Feature Engineering with OpenEO - Use Case 1 #190

earthpulse · 2024-06-10T10:31:58Z

feature engineering for parcels in eurocrops (temporal aggregation on some indices, for example)

openEO should get TDS from eotdl
user should define processing pipeline (with openEO directly or abstract in etodl?)
exectue process in openeo backend
ingest outputs in eotdl as a feature store

Patrick1G · 2024-10-09T07:34:25Z

@jdries @juansensio @jamesemwheeler
Here is a more detailed specification of this use case:

As a user, I want to make use of the EuroCrops dataset in EOTDL, create a filtered subset (EOTDL functionality) and use openEO from within EOTDL to generate predictive features from S1 and S2 time series, then train a model in EOTDL, and use run inference with that model in CDSE.

find and explore the EuroCropsDataset, stage it in the EODTL workspace
filter the EuroCropsDataset dataset using EOTDL functionality, to create a subset of parcels,
e.g., 8 crop classes, each with 1000 examples, for one country
run feature engineering with openEO, creating temporal metrics from a S1 and S2 time series (temporally optimised for crops classe of interest). Store feature engineering process graph with the training datsets in EOTDL
Use EOTDL functionality to train a model (for this the features need to be retrieved..). Store the model along with the openEO process graph in EOTDL.
Use the model to run inference (from within EOTDL?) in an openEO platform such as CDSE or openEO platform. Make use of the feature engineering process graph stored along with the EOTDL model.

juansensio · 2024-10-29T14:01:35Z

Define the list of features that we want to compute for this task.

We can reuse the S1 and S2 pipelines from world cereal (features already validated).

HansVRP · 2024-10-30T13:27:06Z

Below I share an example on how we typically access custom STAC collections:

openeo-community-examples/python/LoadStac/load-stac-item-example.ipynb

HansVRP · 2024-10-30T13:30:55Z

The example provided in:
https://github.com/earthpulse/eotdl/blob/main/tutorials/notebooks/forest-map.ipynb

Feels like a more natural approach and a workflow we could provide as well.

@juansensio could you clarify wheter you want openEO to acces the EuroCropsDataset or wheter we want to extract S1 and S2 data which match the spatio temporal bounds from the EuroCropsDataset?

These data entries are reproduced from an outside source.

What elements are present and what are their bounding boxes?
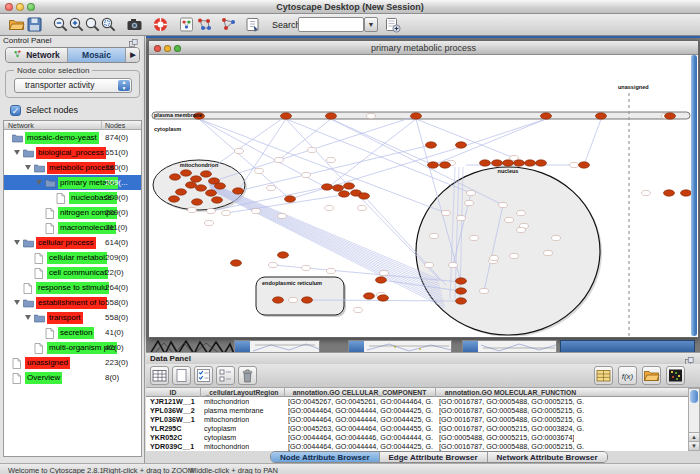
inner-minimize-button[interactable] [164, 45, 171, 52]
help-icon[interactable] [152, 16, 170, 34]
tree-row-metabolic-process[interactable]: metabolic process280(0) [4, 160, 141, 175]
vizmapper-icon[interactable] [178, 16, 196, 34]
unselect-attributes-icon[interactable] [216, 366, 235, 385]
table-cell: [GO:0016787, GO:0005488, GO:0005215, G..… [439, 397, 584, 406]
table-cell: [GO:0016787, GO:0005488, GO:0005215, G..… [439, 442, 584, 451]
table-col-header[interactable]: annotation.GO MOLECULAR_FUNCTION [445, 389, 576, 396]
tree-row-nitrogen-compo[interactable]: nitrogen compo209(0) [4, 205, 141, 220]
network-view-titlebar[interactable]: primary metabolic process [149, 41, 698, 55]
tree-row-mosaic-demo-yeast[interactable]: mosaic-demo-yeast874(0) [4, 130, 141, 145]
expander-icon[interactable] [14, 300, 20, 305]
tree-row-biological-process[interactable]: biological_process651(0) [4, 145, 141, 160]
tree-row-node-count: 280(0) [105, 160, 128, 175]
select-nodes-checkbox[interactable]: ✓ [10, 105, 21, 116]
select-attributes-icon[interactable] [194, 366, 213, 385]
annotation-icon[interactable] [244, 16, 262, 34]
table-col-header[interactable]: annotation.GO CELLULAR_COMPONENT [293, 389, 427, 396]
search-dropdown-button[interactable]: ▼ [364, 17, 378, 32]
float-panel-icon[interactable] [684, 354, 696, 364]
window-titlebar: Cytoscape Desktop (New Session) [0, 0, 700, 14]
table-row-ypl036w__2[interactable]: YPL036W__2plasma membrane[GO:0044464, GO… [146, 406, 688, 415]
inner-zoom-button[interactable] [174, 45, 181, 52]
table-cell: mitochondrion [204, 415, 249, 424]
tree-row-secretion[interactable]: secretion41(0) [4, 325, 141, 340]
tree-col-nodes: Nodes [105, 122, 125, 129]
scroll-down-arrow[interactable]: ▼ [689, 441, 699, 450]
tree-row-cellular-metabol[interactable]: cellular metabol209(0) [4, 250, 141, 265]
network-graph[interactable]: plasma membranecytoplasmmitochondrionnuc… [150, 55, 691, 336]
table-cell: [GO:0045263, GO:0044464, GO:0044455, G..… [288, 424, 433, 433]
file-icon [45, 223, 56, 233]
save-session-icon[interactable] [26, 16, 44, 34]
tree-row-macromolecule[interactable]: macromolecule311(0) [4, 220, 141, 235]
scroll-up-arrow[interactable]: ▲ [689, 432, 699, 441]
table-vertical-scrollbar[interactable]: ▲ ▼ [688, 388, 700, 451]
tree-row-response-to-stimulu[interactable]: response to stimulu264(0) [4, 280, 141, 295]
close-window-button[interactable] [5, 3, 13, 11]
delete-attribute-icon[interactable] [238, 366, 257, 385]
search-input[interactable] [298, 17, 364, 32]
tab-edge-attribute-browser[interactable]: Edge Attribute Browser [380, 452, 488, 462]
tree-row-multi-organism-pro[interactable]: multi-organism pro42(0) [4, 340, 141, 355]
tree-row-cell-communicat[interactable]: cell communicat22(0) [4, 265, 141, 280]
tree-row-node-count: 223(0) [105, 355, 128, 370]
tree-row-establishment-of-lo[interactable]: establishment of lo558(0) [4, 295, 141, 310]
table-row-ypl036w__1[interactable]: YPL036W__1mitochondrion[GO:0044464, GO:0… [146, 415, 688, 424]
expander-icon[interactable] [25, 315, 31, 320]
tab-network[interactable]: Network [6, 48, 68, 62]
import-table-icon[interactable] [594, 366, 613, 385]
zoom-fit-icon[interactable] [100, 16, 118, 34]
zoom-window-button[interactable] [27, 3, 35, 11]
tab-node-attribute-browser[interactable]: Node Attribute Browser [271, 452, 380, 462]
table-cell: [GO:0016787, GO:0005488, GO:0005215, G..… [439, 415, 584, 424]
node-color-selection-group: Node color selection transporter activit… [5, 70, 140, 98]
matrix-icon[interactable] [666, 366, 685, 385]
open-session-icon[interactable] [8, 16, 26, 34]
tab-network-attribute-browser[interactable]: Network Attribute Browser [488, 452, 607, 462]
table-col-header[interactable]: ID [170, 389, 177, 396]
expander-icon[interactable] [36, 180, 42, 185]
tab-mosaic[interactable]: Mosaic [68, 48, 126, 62]
tree-row-overview[interactable]: Overview8(0) [4, 370, 141, 385]
table-row-ylr295c[interactable]: YLR295Ccytoplasm[GO:0045263, GO:0044464,… [146, 424, 688, 433]
tree-row-cellular-process[interactable]: cellular process614(0) [4, 235, 141, 250]
formula-builder-icon[interactable]: f(x) [618, 366, 637, 385]
expander-icon[interactable] [25, 165, 31, 170]
attribute-grid-icon[interactable] [150, 366, 169, 385]
inner-close-button[interactable] [154, 45, 161, 52]
open-folder-icon[interactable] [642, 366, 661, 385]
expander-icon[interactable] [14, 150, 20, 155]
network-edges-icon[interactable] [220, 16, 238, 34]
canvas-vertical-scrollbar[interactable] [691, 55, 697, 336]
node-color-selection-label: Node color selection [14, 66, 92, 75]
svg-text:f(x): f(x) [622, 372, 634, 381]
float-panel-icon[interactable] [128, 36, 140, 46]
table-row-ykr052c[interactable]: YKR052Ccytoplasm[GO:0044464, GO:0044446,… [146, 433, 688, 442]
snapshot-icon[interactable] [126, 16, 144, 34]
expander-icon[interactable] [14, 240, 20, 245]
network-nodes-icon[interactable] [196, 16, 214, 34]
file-icon [45, 208, 56, 218]
file-icon [34, 268, 45, 278]
table-col-header[interactable]: _cellularLayoutRegion [206, 389, 279, 396]
tree-row-nucleobase-[interactable]: nucleobase-209(0) [4, 190, 141, 205]
file-icon [12, 358, 23, 368]
tree-row-unassigned[interactable]: unassigned223(0) [4, 355, 141, 370]
table-cell: mitochondrion [204, 442, 249, 451]
attribute-browser-icon[interactable] [384, 16, 402, 34]
node-color-dropdown[interactable]: transporter activity ▲▼ [14, 78, 132, 93]
select-nodes-label: Select nodes [26, 105, 78, 115]
tree-row-transport[interactable]: transport558(0) [4, 310, 141, 325]
network-canvas[interactable]: plasma membranecytoplasmmitochondrionnuc… [150, 55, 691, 336]
tree-row-node-count: 209(0) [105, 190, 128, 205]
new-attribute-icon[interactable] [172, 366, 191, 385]
minimize-window-button[interactable] [16, 3, 24, 11]
table-row-ydr039c__1[interactable]: YDR039C__1mitochondrion[GO:0044464, GO:0… [146, 442, 688, 451]
table-row-yjr121w__1[interactable]: YJR121W__1mitochondrion[GO:0045267, GO:0… [146, 397, 688, 406]
svg-text:plasma membrane: plasma membrane [154, 112, 202, 118]
tab-overflow-arrow[interactable]: ▶ [126, 48, 140, 62]
table-cell: [GO:0044464, GO:0044444, GO:0044425, G..… [288, 415, 433, 424]
control-panel-title: Control Panel [0, 36, 144, 46]
file-icon [45, 328, 56, 338]
tree-row-primary-metabo[interactable]: primary metabo209(... [4, 175, 141, 190]
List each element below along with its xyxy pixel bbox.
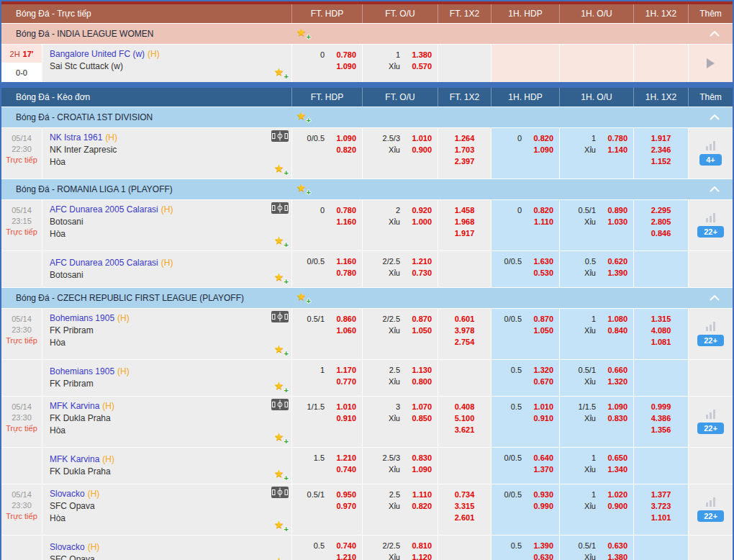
chevron-up-icon[interactable] xyxy=(710,186,720,192)
add-favorite-icon[interactable]: ★+ xyxy=(274,68,287,79)
odds-value[interactable]: 2.805 xyxy=(651,217,671,226)
away-team[interactable]: FK Pribram xyxy=(50,379,94,389)
odds-value[interactable]: 3.315 xyxy=(455,502,475,510)
away-team[interactable]: FK Pribram xyxy=(50,325,94,335)
odds-value[interactable]: 1.380 xyxy=(409,49,432,60)
odds-value[interactable]: 0.780 xyxy=(333,267,356,279)
odds-value[interactable]: 0.630 xyxy=(604,540,627,551)
odds-value[interactable]: 3.621 xyxy=(455,425,475,434)
odds-value[interactable]: 1.390 xyxy=(604,267,627,279)
more-markets-badge[interactable]: 4+ xyxy=(699,154,722,166)
odds-value[interactable]: 1.080 xyxy=(604,313,627,325)
odds-value[interactable]: 1.110 xyxy=(409,489,432,500)
odds-value[interactable]: 0.670 xyxy=(530,376,553,387)
add-favorite-icon[interactable]: ★+ xyxy=(274,273,287,284)
add-favorite-icon[interactable]: ★+ xyxy=(296,112,309,123)
odds-value[interactable]: 1.917 xyxy=(455,229,475,238)
odds-value[interactable]: 0.660 xyxy=(604,364,627,376)
odds-value[interactable]: 1.010 xyxy=(530,401,553,412)
odds-value[interactable]: 0.890 xyxy=(604,204,627,216)
home-team[interactable]: AFC Dunarea 2005 Calarasi xyxy=(50,258,158,268)
league-band[interactable]: Bóng Đá - INDIA LEAGUE WOMEN ★+ xyxy=(1,24,733,44)
odds-value[interactable]: 1.090 xyxy=(409,464,432,475)
odds-value[interactable]: 1.356 xyxy=(651,425,671,434)
odds-value[interactable]: 4.080 xyxy=(651,326,671,335)
odds-value[interactable]: 5.100 xyxy=(455,414,475,423)
odds-value[interactable]: 0.800 xyxy=(409,376,432,387)
odds-value[interactable]: 1.090 xyxy=(333,60,356,72)
odds-value[interactable]: 1.020 xyxy=(604,489,627,500)
odds-value[interactable]: 0.820 xyxy=(409,500,432,512)
add-favorite-icon[interactable]: ★+ xyxy=(296,28,309,40)
odds-value[interactable]: 0.740 xyxy=(333,540,356,551)
more-markets-badge[interactable]: 22+ xyxy=(697,510,724,522)
odds-value[interactable]: 0.740 xyxy=(333,464,356,475)
odds-value[interactable]: 2.397 xyxy=(455,157,475,166)
odds-value[interactable]: 1.010 xyxy=(333,401,356,412)
odds-value[interactable]: 0.950 xyxy=(333,489,356,500)
away-team[interactable]: SFC Opava xyxy=(50,501,95,511)
odds-value[interactable]: 1.630 xyxy=(530,256,553,267)
odds-value[interactable]: 1.101 xyxy=(651,513,671,522)
add-favorite-icon[interactable]: ★+ xyxy=(296,184,309,195)
odds-value[interactable]: 1.050 xyxy=(530,325,553,336)
league-band[interactable]: Bóng Đá - ROMANIA LIGA 1 (PLAYOFF) ★+ xyxy=(1,179,733,199)
odds-value[interactable]: 0.990 xyxy=(530,500,553,512)
odds-value[interactable]: 1.130 xyxy=(409,364,432,376)
odds-value[interactable]: 1.000 xyxy=(409,216,432,227)
odds-value[interactable]: 1.703 xyxy=(455,145,475,154)
more-markets-badge[interactable]: 22+ xyxy=(697,226,724,238)
home-team[interactable]: Slovacko xyxy=(50,542,85,552)
chevron-up-icon[interactable] xyxy=(710,295,720,301)
more-markets-badge[interactable]: 22+ xyxy=(697,335,724,346)
odds-value[interactable]: 0.770 xyxy=(333,376,356,387)
odds-value[interactable]: 0.810 xyxy=(409,540,432,551)
odds-value[interactable]: 0.999 xyxy=(651,402,671,411)
odds-value[interactable]: 0.840 xyxy=(604,325,627,336)
more-markets-badge[interactable]: 22+ xyxy=(697,423,724,434)
odds-value[interactable]: 0.734 xyxy=(455,490,475,499)
odds-value[interactable]: 1.090 xyxy=(333,132,356,144)
away-team[interactable]: FK Dukla Praha xyxy=(50,413,111,423)
odds-value[interactable]: 0.846 xyxy=(651,229,671,238)
add-favorite-icon[interactable]: ★+ xyxy=(296,292,309,304)
odds-value[interactable]: 0.870 xyxy=(530,313,553,325)
home-team[interactable]: Bohemians 1905 xyxy=(50,366,114,376)
odds-value[interactable]: 1.315 xyxy=(651,315,671,323)
odds-value[interactable]: 0.900 xyxy=(604,500,627,512)
odds-value[interactable]: 0.930 xyxy=(530,489,553,500)
add-favorite-icon[interactable]: ★+ xyxy=(274,469,287,481)
odds-value[interactable]: 0.780 xyxy=(333,204,356,216)
odds-value[interactable]: 1.210 xyxy=(409,256,432,267)
away-team[interactable]: Sai Stc Cuttack (w) xyxy=(50,61,123,71)
more-arrow-icon[interactable] xyxy=(707,58,715,68)
odds-value[interactable]: 0.620 xyxy=(604,256,627,267)
odds-value[interactable]: 0.408 xyxy=(455,402,475,411)
odds-value[interactable]: 4.386 xyxy=(651,414,671,423)
home-team[interactable]: AFC Dunarea 2005 Calarasi xyxy=(50,204,158,214)
chevron-up-icon[interactable] xyxy=(710,31,720,37)
odds-value[interactable]: 1.081 xyxy=(651,338,671,346)
odds-value[interactable]: 0.530 xyxy=(530,267,553,279)
away-team[interactable]: NK Inter Zapresic xyxy=(50,145,117,155)
odds-value[interactable]: 0.920 xyxy=(409,204,432,216)
odds-value[interactable]: 0.850 xyxy=(409,412,432,424)
odds-value[interactable]: 0.860 xyxy=(333,313,356,325)
odds-value[interactable]: 1.030 xyxy=(604,216,627,227)
odds-value[interactable]: 1.968 xyxy=(455,217,475,226)
odds-value[interactable]: 1.210 xyxy=(333,452,356,464)
odds-value[interactable]: 1.110 xyxy=(530,216,553,227)
odds-value[interactable]: 3.978 xyxy=(455,326,475,335)
odds-value[interactable]: 1.264 xyxy=(455,134,475,143)
odds-value[interactable]: 1.370 xyxy=(530,464,553,475)
odds-value[interactable]: 1.090 xyxy=(604,401,627,412)
odds-value[interactable]: 1.390 xyxy=(530,540,553,551)
away-team[interactable]: FK Dukla Praha xyxy=(50,466,111,477)
odds-value[interactable]: 0.780 xyxy=(604,132,627,144)
odds-value[interactable]: 1.090 xyxy=(530,144,553,155)
league-band[interactable]: Bóng Đá - CROATIA 1ST DIVISION ★+ xyxy=(1,107,733,127)
odds-value[interactable]: 0.830 xyxy=(409,452,432,464)
odds-value[interactable]: 2.601 xyxy=(455,513,475,522)
odds-value[interactable]: 1.160 xyxy=(333,216,356,227)
away-team[interactable]: Botosani xyxy=(50,217,83,227)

I believe openEO would be better suited to:

select a region of interest
define a desired preprocessing methodology (save it as a process graph)
download the preprocessed data
Train the desired model on the data
combine the standardized preprocessing with the model to run inference\

HansVRP · 2024-11-05T20:11:41Z

@juansensio @Patrick1G any feedback on how best to steer this use-case?

juansensio · 2024-11-06T14:38:31Z

Patrick knows more about the use case, but as far as I understand the EuroCrops dataset contain crop classes for parcel polygons, so the goal would be to pair it with additional variables derived from S1/S2 (for example yearly mean NDVI).

openEO should be used to get this variables through a feature engineering pipleine, so we can use them to train a model and then re-use the pipeline at inference time.

Here we can delegate the entire process to openEO, or rely on EOTDL to retrieve the geometries from the STAC catalog and pass them to openEO... I guess the second option is better since we do not need openEO to access the dataset in EOTDL directly (just pass the resulting STAC catalog with geometries).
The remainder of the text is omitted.